How to thaw, prepare and cook Smart Chicken
Shop for chicken last at the store, and transfer it to the refrigerator or freezer immediately when you get home. Chicken can be frozen in its original packaging, but over time its quality will diminish. For prolonged storage, place the package in a freezer bag and push the air out before sealing. Whole, uncooked chicken will keep for up to 12 months, uncooked pieces for nine months, and cooked chicken for four months. Chicken is still safe to eat after these times, but its quality won’t be reliable.
There are three ways to safely thaw frozen chicken: in the refrigerator, in cold water, or in the microwave. Never thaw chicken on the counter, as it increases the risk of bacteria forming. The best option is in the refrigerator—even though it takes the most time. (Depending on the cut, it can take as long as one to two days to thaw in the refrigerator.) Sometimes dinner plans change; you can safely store the thawed chicken in the refrigerator for one to two additional days before cooking or refreezing.
Chicken thawed in cold water or in the microwave should be cooked immediately after thawing, and cannot be refrozen until it’s cooked thoroughly to 165°F. When using cold water to thaw, chicken should be in a leak-proof package or plastic bag to prevent it from absorbing water or bacteria. Submerge in cold tap water, and change the water every 30 minutes until the chicken is thawed. Chicken thawed in the microwave should be cooked immediately, as the meat often begins to cook during thawing.

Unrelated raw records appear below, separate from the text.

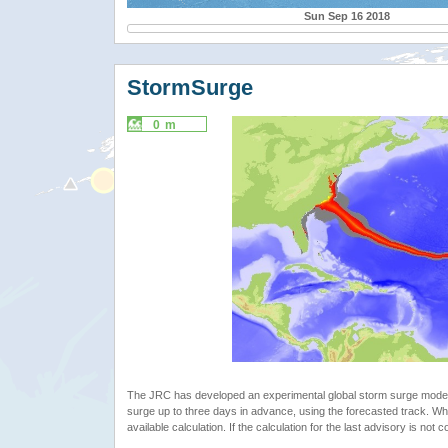
Sun Sep 16 2018
StormSurge
0 m
The JRC has developed an experimental global storm surge model. 
surge up to three days in advance, using the forecasted track. Whe
available calculation. If the calculation for the last advisory is not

Never rinse poultry. Washing your chicken will not remove bacteria and, in fact, will spread bacteria to other areas of the kitchen, including the sink, counter-tops, and any nearby foods. Always marinate chicken in the refrigerator (never on the counter!) to keep it at a safe temperature, and don’t reuse marinade from raw chicken on cooked chicken. The same is true with plates, tools, and utensils; never use plates or utensils used for raw chicken on cooked chicken without first being washed with warm water and soap.

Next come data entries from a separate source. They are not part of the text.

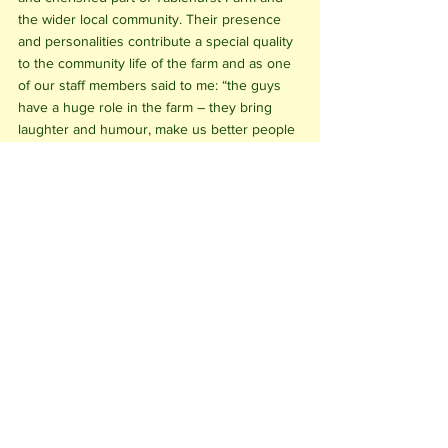
the wider local community. Their presence 
and personalities contribute a special quality 
to the community life of the farm and as one 
of our staff members said to me: “the guys 
have a huge role in the farm – they bring 
laughter and humour, make us better people 
and more caring in our work.”
See All
Recent Posts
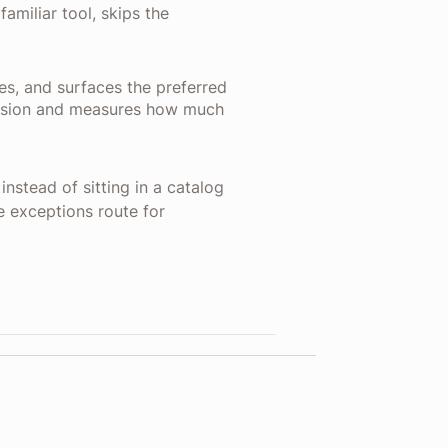
amiliar tool, skips the
es, and surfaces the preferred
decision and measures how much
nstead of sitting in a catalog
 exceptions route for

Cooking—Always Cook Chicken to an Internal Temperature of 165°F
Because Smart Chicken is pure air-chilled, it cooks faster than what you might come to expect from chicken. An instant-read thermometer inserted into the thickest part of the cut is the most accurate way to gauge temperature. Always cook chicken to an internal temperature of 165°F. When cooking outdoors, move chicken to a warm spot on the grill (or wrap it in foil to retain heat) so the chicken’s temperature stays out of the danger zone until you’re ready to eat. Keep cold dishes, like chicken salad, chilled as long as possible, then serve them in their container atop ice so they remain cold.
Chicken, like other perishable items, should only be left at room temperature for a short period of time, even after cooking. Refrigerate leftovers no more than two hours after cooking. When eating outdoors, refrigerate leftovers after no more than an hour when outdoor temps are 90 degrees Fahrenheit or above. When stored properly, leftovers are safe to eat for two to three days.